Talent, trials, and trust: Three gaps in India’s biotech boom

Talent, trials, and trust: Three gaps in India’s biotech boom


In one of the sessions at Scale-Up Health, an Eight Roads Ventures initiative, industry experts identified- absence of early-stage clinical trial infrastructure, limited translational research from universities, and shallow capital pools as a major gaps in India’s biotech boom.

A panel on “Breakthrough Bharat: Is India Ready for the Biotech Frontline” brought together industry veterans and investors to reflect on the road ahead. The discussion featured Dr. Sadhna Joglekar, Senior Vice President & Head of Global Drug Development India at Novartis, who highlighted India’s strengths in late-phase clinical research but flagged the absence of early-phase capacity; Arjun Surya, CEO of Curadev, who stressed the importance of experiential learning and small, high-energy teams to drive discovery; and Robert Weisskoff, Senior Partner at F-Prime, who underscored the need for patient capital and government intent to fuel biotech innovation.

Surya, noted that discovery efforts in the late 1990s often faltered not because of lack of ambition, but because the supporting ecosystem was missing. He argued that true innovation rarely comes from sprawling labs with thousands of researchers; instead, it flourishes in small, agile teams where energy and focus are high. The challenge, he stressed, is creating an environment where clinicians and scientists gain the experiential learning necessary to lead, particularly in areas like first-in-human trials.

Dr. Joglekar, underlined how India has built credibility in large-scale, late-phase studies, supported by trained investigators, regulators, and CROs. Yet, she pointed out, the country continues to lag in first-in-human and proof-of-concept trials. Without more Phase 1 centers and stronger mentorship from experienced clinicians, this gap will persist.

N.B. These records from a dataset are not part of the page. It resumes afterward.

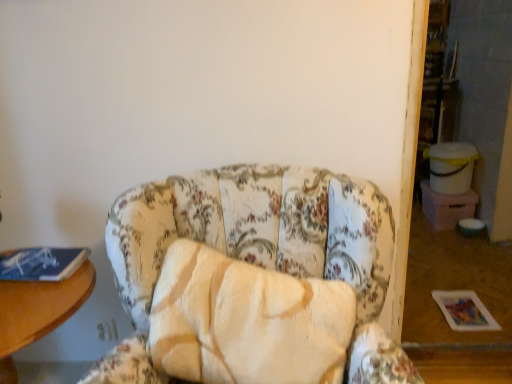 Question: From the image's perspective, would you say blue matte book at left is positioned over floral fabric chair at center?

Choices:
 (A) yes
 (B) no

Answer: (A)

Question: Can you confirm if blue matte book at left is thinner than floral fabric chair at center?

Choices:
 (A) yes
 (B) no

Answer: (A)

Question: Can you confirm if blue matte book at left is smaller than floral fabric chair at center?

Choices:
 (A) yes
 (B) no

Answer: (A)

Question: Is the depth of blue matte book at left less than that of floral fabric chair at center?

Choices:
 (A) yes
 (B) no

Answer: (B)

Question: From the image's perspective, is blue matte book at left located beneath floral fabric chair at center?

Choices:
 (A) no
 (B) yes

Answer: (A)

Question: Is blue matte book at left taller than floral fabric chair at center?

Choices:
 (A) no
 (B) yes

Answer: (A)

Question: Is floral fabric chair at center directly adjacent to wooden table at left?

Choices:
 (A) no
 (B) yes

Answer: (A)

Question: Is floral fabric chair at center not near wooden table at left?

Choices:
 (A) yes
 (B) no

Answer: (B)

Question: Is floral fabric chair at center smaller than wooden table at left?

Choices:
 (A) no
 (B) yes

Answer: (A)

Question: Considering the relative positions of floral fabric chair at center and wooden table at left in the image provided, is floral fabric chair at center in front of wooden table at left?

Choices:
 (A) yes
 (B) no

Answer: (A)

Question: Is floral fabric chair at center positioned behind wooden table at left?

Choices:
 (A) no
 (B) yes

Answer: (A)

Question: From the image's perspective, is floral fabric chair at center below wooden table at left?

Choices:
 (A) yes
 (B) no

Answer: (B)

Question: Are blue matte book at left and wooden table at left located far from each other?

Choices:
 (A) no
 (B) yes

Answer: (A) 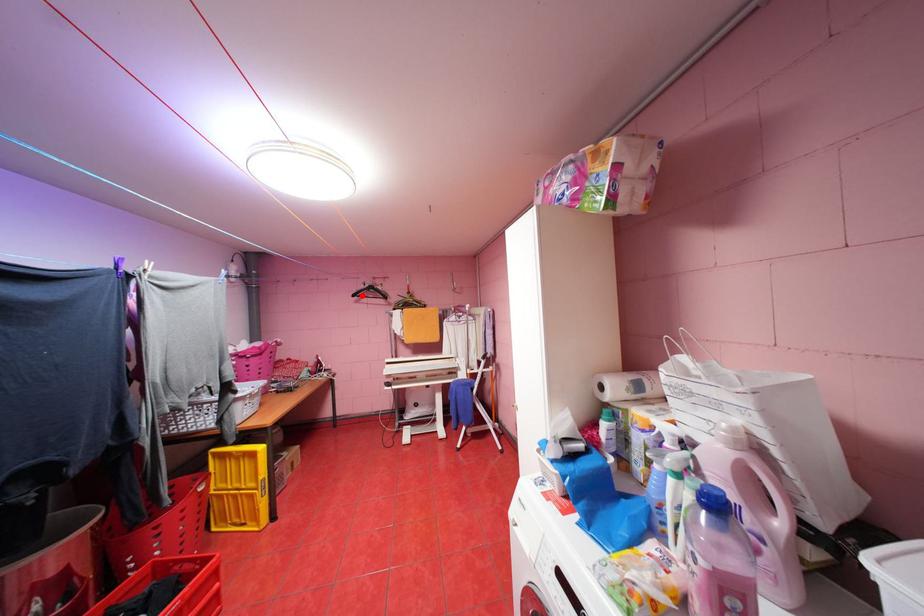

The weakness, she argued, also extends to academia. She added, “While institutes like IISc and IITs, and incubators such as C-CAMP, are nurturing innovation, most universities still lack the incentives or structures to drive translational research. Unlike the West, where universities often spin out startups, Indian faculty are rewarded more for publishing papers than for building therapies. This, in turn, limits the pipeline of ideas that can move from labs to markets.”

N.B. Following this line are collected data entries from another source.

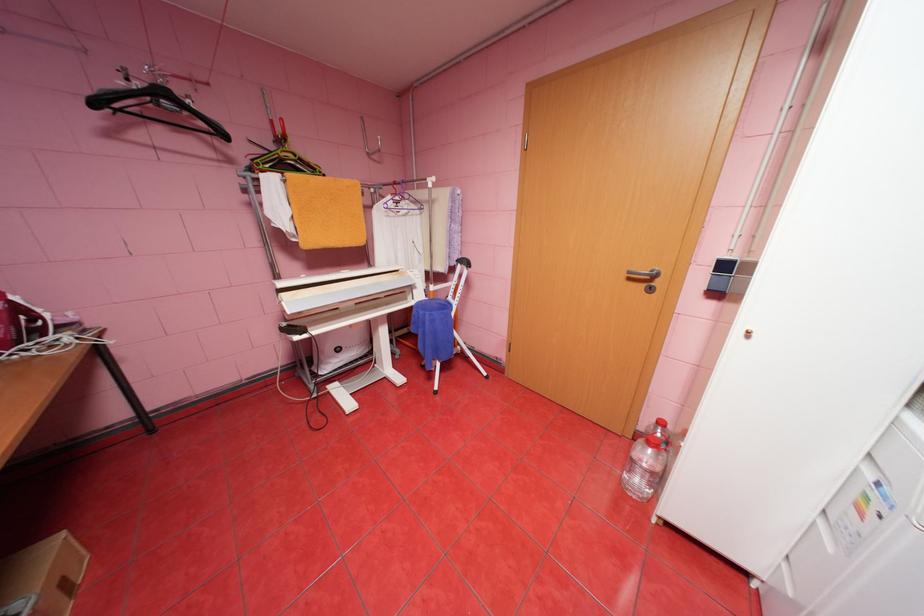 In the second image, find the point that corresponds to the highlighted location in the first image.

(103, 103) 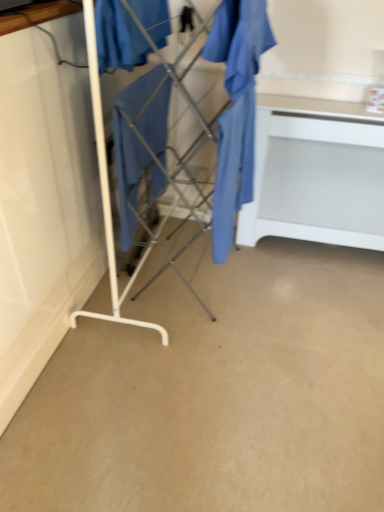 Question: From a real-world perspective, is beige carpet at center positioned above or below white matte table at center?

Choices:
 (A) below
 (B) above

Answer: (A)

Question: Is beige carpet at center taller or shorter than white matte table at center?

Choices:
 (A) short
 (B) tall

Answer: (A)

Question: Which of these objects is positioned closest to the white matte table at center?

Choices:
 (A) beige carpet at center
 (B) matte blue fabric at center, which is the 2th clothing in right-to-left order
 (C) matte blue fabric at center, the 1th clothing when ordered from left to right
 (D) matte blue fabric at center, the first clothing from the right
 (E) metal drying rack at center

Answer: (D)

Question: Estimate the real-world distances between objects in this image. Which object is farther from the beige carpet at center?

Choices:
 (A) matte blue fabric at center, arranged as the 3th clothing when viewed from the left
 (B) matte blue fabric at center, which is the 2th clothing in right-to-left order
 (C) metal drying rack at center
 (D) matte blue fabric at center, arranged as the 3th clothing when viewed from the right
 (E) white matte table at center

Answer: (D) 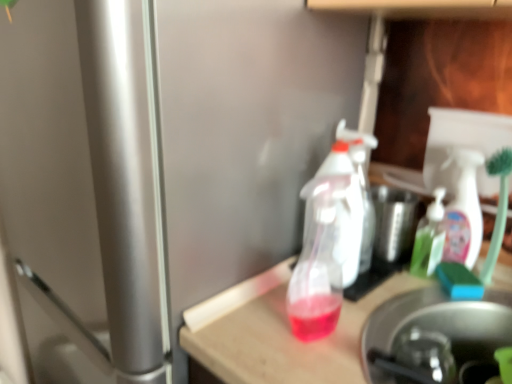 Locate an element on the screen. This screenshot has width=512, height=384. vacant area that lies in front of green translucent soap dispenser at center, which is counted as the 2th bottle, starting from the left is located at coordinates (419, 301). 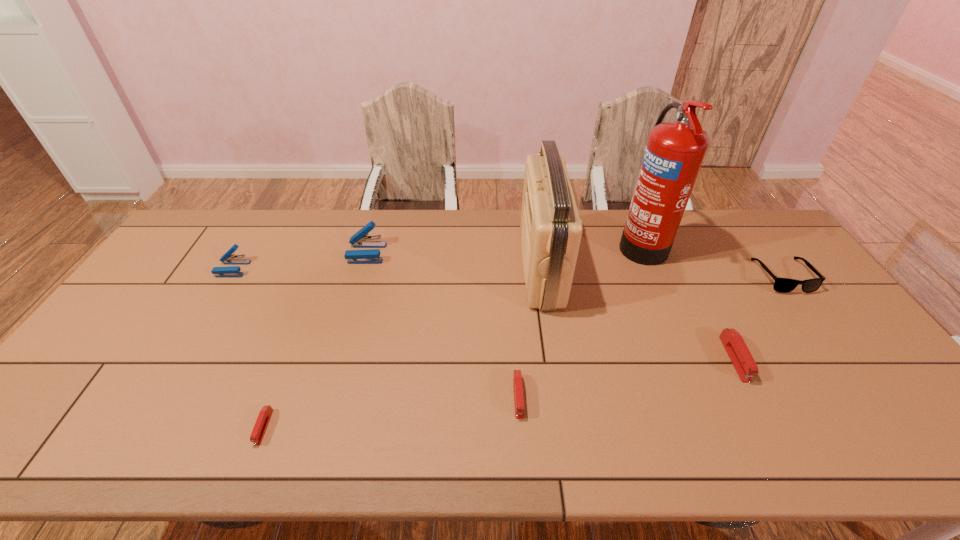 This screenshot has height=540, width=960. Identify the location of free spot at the far edge of the desktop. (418, 249).

The height and width of the screenshot is (540, 960). Find the location of `vacant space at the near edge of the desktop`. vacant space at the near edge of the desktop is located at coordinates (245, 440).

Locate an element on the screen. vacant space at the left edge of the desktop is located at coordinates (156, 303).

This screenshot has width=960, height=540. I want to click on vacant area at the far right corner, so click(x=767, y=224).

This screenshot has height=540, width=960. Identify the location of free space that is in between the leftmost red stapler and the tallest stapler. (315, 340).

Find the location of a particular element. free space between the fifth object from right to left and the rightmost object is located at coordinates (650, 336).

Locate an element on the screen. free space that is in between the seventh shortest object and the sunglasses is located at coordinates (662, 272).

Where is `free spot between the tallest object and the shortest stapler`? free spot between the tallest object and the shortest stapler is located at coordinates (452, 335).

At what (x,y) coordinates should I click in order to perform the action: click on free space between the leftmost object and the fire extinguisher. Please return your answer as a coordinate pair (x, y). The width and height of the screenshot is (960, 540). Looking at the image, I should click on (437, 256).

I want to click on empty location between the fourth tallest object and the second object from right to left, so click(x=484, y=314).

Sharing an investor’s perspective, Weiskoff compared India’s situation with China’s trajectory. He said, “In China, government acceptance of high-priced drugs created market incentives that fueled local innovation, while public funding, regulatory reforms, and diaspora engagement built a robust ecosystem. India, by contrast, resembles Japan, where low pricing and limited capital pools have slowed biotech’s growth despite strong academic research.”

Weisskoff argued that India will need both policy intent and capital depth to change course. Programs like Japan’s AMED which match government funds with private investment to de-risk early bets could provide a template. Without such signals, investors are unlikely to back the inherently risky early-stage trials that are essential to biotech innovation.